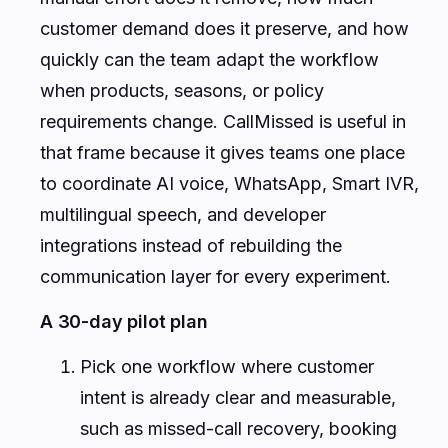
customer demand does it preserve, and how
quickly can the team adapt the workflow
when products, seasons, or policy
requirements change. CallMissed is useful in
that frame because it gives teams one place
to coordinate AI voice, WhatsApp, Smart IVR,
multilingual speech, and developer
integrations instead of rebuilding the
communication layer for every experiment.
A 30-day pilot plan
Pick one workflow where customer
intent is already clear and measurable,
such as missed-call recovery, booking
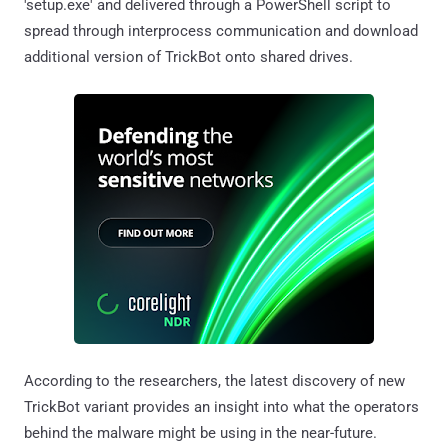
'setup.exe' and delivered through a PowerShell script to
spread through interprocess communication and download
additional version of TrickBot onto shared drives.
According to the researchers, the latest discovery of new
TrickBot variant provides an insight into what the operators
behind the malware might be using in the near-future.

•••••

Work item: I need the lines from the one holding "A 30-day pilot plan" through the last line of the entries set down exactly, with every picture left out.

Solution to this problem:
A 30-day pilot plan
Pick one workflow where customer
intent is already clear and measurable,
such as missed-call recovery, booking
'setup.exe' and delivered through a PowerShell script to
spread through interprocess communication and download
additional version of TrickBot onto shared drives.
According to the researchers, the latest discovery of new
TrickBot variant provides an insight into what the operators
behind the malware might be using in the near-future.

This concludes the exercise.